4- Faiz artırım beklentilerinin körelmesini sağlayan süreç, ABD endekslerinin önceki dönemlere kıyasla daha alınabilir seviyelere gerilemesine yardımcı oldu. Bu durum göz ardı edilmemeli. Faizin sabit bırakılmasındaki tutumun istihdam ve gelir rakamlarına pozitif bir etki etmesi beklenebilir. Ancak bu durumun uzun zamandır beklendiği unutulmamalı.

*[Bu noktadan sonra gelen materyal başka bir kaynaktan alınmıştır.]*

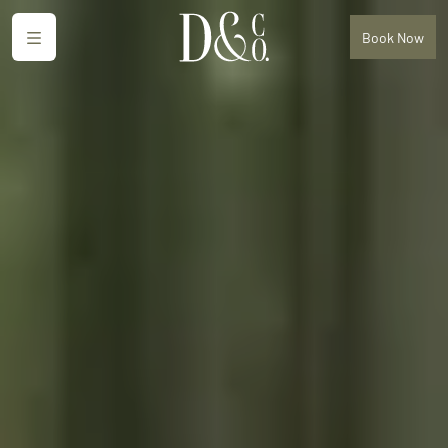
Menu
Book
Now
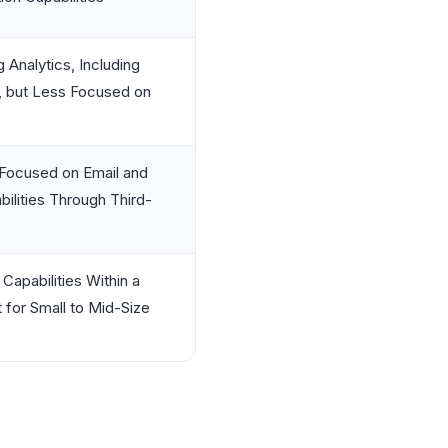
Analytics, Including
, but Less Focused on
 Focused on Email and
bilities Through Third-
Capabilities Within a
for Small to Mid-Size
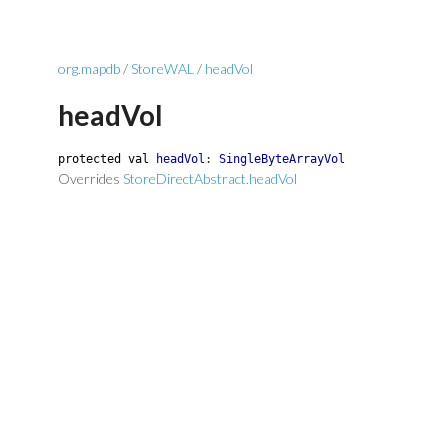
org.mapdb
/
StoreWAL
/
headVol
headVol
protected
val
headVol
:
SingleByteArrayVol
Overrides
StoreDirectAbstract.headVol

5- Kısa vadeli görünüm yanıltıcı olabilir. Ancak hala Dolar, FED’in faiz artırım beklentileri nedeniyle en gözde para birimi olabilecek durumda. Euro Bölgesi’nde bu durumun konuşulması için oldukça uzun zaman var. Diğer tarafta Çin, “yeni normal” etkilerini zayıflatmak için genişleyici önlemlerini geliştiriyor.

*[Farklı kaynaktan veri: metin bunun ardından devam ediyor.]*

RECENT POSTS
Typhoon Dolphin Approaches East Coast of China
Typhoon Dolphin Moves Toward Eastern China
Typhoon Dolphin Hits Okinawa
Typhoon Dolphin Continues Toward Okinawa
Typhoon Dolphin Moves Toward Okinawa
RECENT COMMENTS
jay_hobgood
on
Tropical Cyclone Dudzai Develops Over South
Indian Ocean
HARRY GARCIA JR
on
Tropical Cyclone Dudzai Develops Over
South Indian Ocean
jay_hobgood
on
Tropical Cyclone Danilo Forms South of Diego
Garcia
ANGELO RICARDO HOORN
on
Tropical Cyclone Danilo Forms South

6- Çekici hale gelen Dolar, aynı zamanda enflasyon üzerinde baskı oluşturan unsurlardan biri.
Yukarıdaki grafikte Ekim 2014’te FED’in tahvil alımlarını sonlandırmasının ardından Dolar ve enflasyon arasındaki ters korelasyonun güncelliğini muhafaza ettiğini görüyoruz. Tabi bu süreçte, sadece Dolar etkisi değil, küresel faktörler ve özellikle petrol etkisinin de geçerliliğini koruduğu söylenebilir.

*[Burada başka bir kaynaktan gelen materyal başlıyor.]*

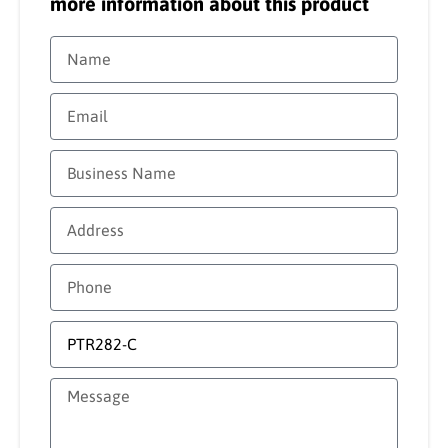
more information about this product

Sonuç olarak, FED faiz oranını düşük seviyelerde tutarak istihdam piyasasını ve doğal olarak enflasyona ivme kazandırma çabasını gösterdi. Ancak şunu da unutmamak gerekiyor; faiz artırımı genellikle ısınan ekonomiyi soğutmak amacıyla kullanılır. ABD’de ne enflasyon, ne büyüme herhangi bir ısınmayı göstermiyor. Bu FED politikasının yanlış olup olmadığıyla ilgili değil, FED amacının ne olduğuyla ilgili. ABD ekonomisinde para politikası araçlarının kullanım şeklinin normale dönme ihtiyacı bunu gereklilik haline getirmiş durumda. Diğer taraftan bakarsak, olası yeni bir krizde hali hazırda krize karşı önlem düzeyinde olan politika araçları nasıl kullanılacak? Bu sorunun cevabını öğrenmek istemeyen ve dev ekonomide olası bir pozitif ivmenin de sonrada başa çıkılması zor rakamlara neden olabileceği endişesiyle bir yandan faiz artırımı düşünürken, bir yandan da pozitif ivmenin az da olsa somut hale gelmesini görmek istiyor. Bu nedenle piyasalar için sıfıra yakın faiz oranları, şimdilik ve tabi verimli kullanıldığı takdirde kutlanacak bir durum olabilir.